Care of your eyes is of paramount importance especially if you have type 1 or even type 2 diabetes whereupon additional measures should be taken. There are approximately 26 million diabetics living in the US who will all recommend that you have your eyes checked on a regular basis. Eye hospitals and ophthalmic surgeons are readily available to check your eyes. Such a practice in downtown Sarasota, Florida, is run by an eminent ophthalmic surgeon, board certified by the American Society of Ophthalmology. He is Dr Thomas Shane, M.D. 

Dr Shane’s practice which serves the greater area of Sarasota and Bradenton communities is extremely well known.  His experience and qualifications gained over his years of practice had led patients to come from as far afield as Massachusetts for eye surgery. His unparalleled experience in repairing detached retinas has brought diabetic patients from most US States. Dr Shane cannot emphasize enough that regular eye inspection is essential especially for diabetics.  Many diabetic patients have come to him for his expertise in diagnosis and repair in retinal detachment, which has left some patients virtually ‘blind.’

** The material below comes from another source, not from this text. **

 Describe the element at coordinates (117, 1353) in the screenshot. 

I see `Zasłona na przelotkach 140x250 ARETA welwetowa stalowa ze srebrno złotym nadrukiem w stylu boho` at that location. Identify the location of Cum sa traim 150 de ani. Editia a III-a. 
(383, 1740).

The intolerance of our body to combat blood sugar levels, and there are many reasons, but generally our inability to produce enough insulin can affect our eyes. It is also true then that our general health, and any bodily infections can cause harm to the eyes. In general, retinopathy, a chronic eye disease results from the damaging effects of poorly controlled blood sugar affecting the delicate blood vessels in the eye and leads to eventual blindness. This chronic disease has affected patients from as young as 20 to 64 years of age in the US. Badly swollen blood vessels caused by poorly controlled sugar levels which lead to high blood pressure can burst the blood vessels in the eye. Due to this effect, fluid becomes present behind the retina often causing retinal detachment and in some case blindness.

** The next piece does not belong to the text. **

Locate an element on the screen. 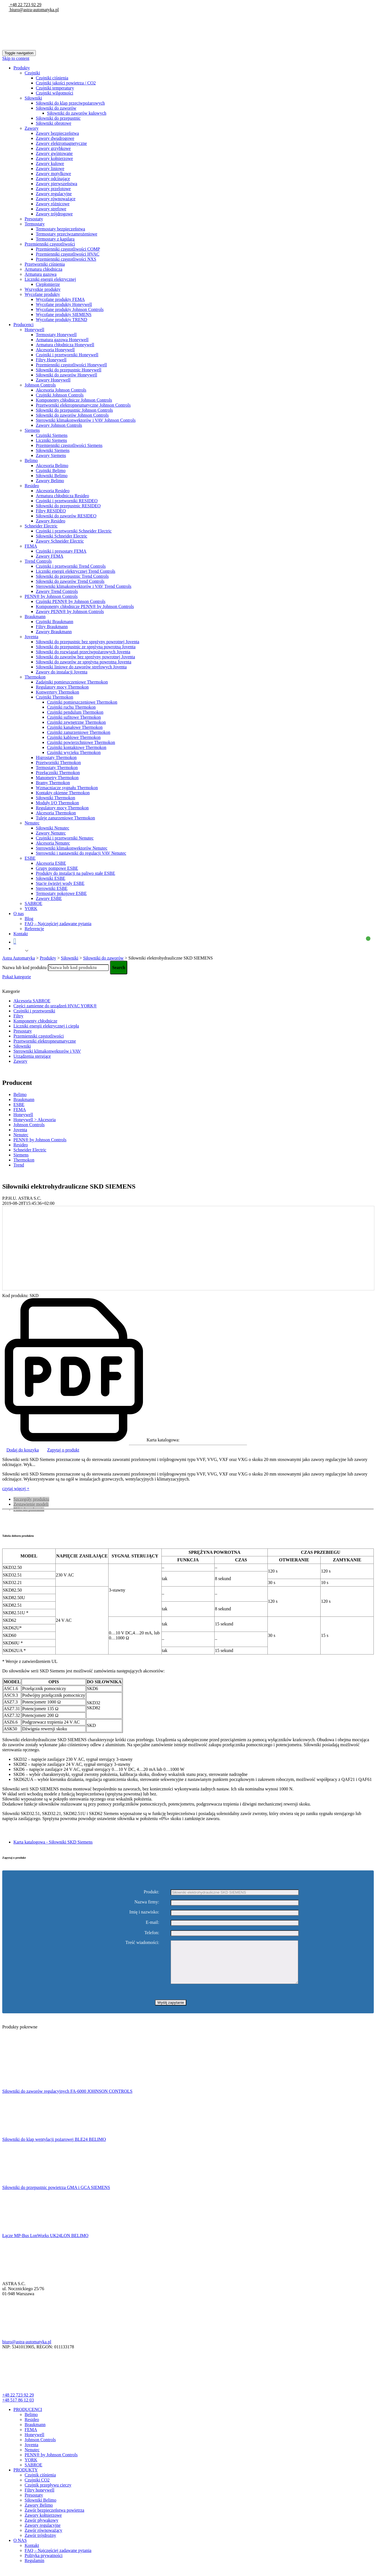 This screenshot has width=376, height=2576. Zawory Johnson Controls is located at coordinates (59, 425).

Dr Shane and his team who approach these patients with courtesy passion and respect have earned his practice a name and is known far and wide in many states. Using laser treatment, Dr Shane is able to repair these damaged retinas however diabetic patients are advised to visit the American academy of ophthalmology website for more information at: http://www.asrs.org/patients/retinal-diseases/3/diabetic-retinopathy. Even these laser techniques cause irreversible burns on the retina and therefore diabetic patients are continually suffering from vision loss.

A new and advanced treatment for vision loss which include the developments in imaging technology is referred to as Optical Coherence Tomography or OTC. By using OTC imaging, surgeons or ophthalmologists have been able to visualize retinal changes in the eye resulting in earlier threatened retinopathy. There are also newer treatments which involve the injection into the retina to reduce swelling leaving no significant traces or burns as do the lasers.

Finally, and with the utmost dedication, diabetic patients must control their sugar levels very effectively and have vision and eye tests done on a frequent basis.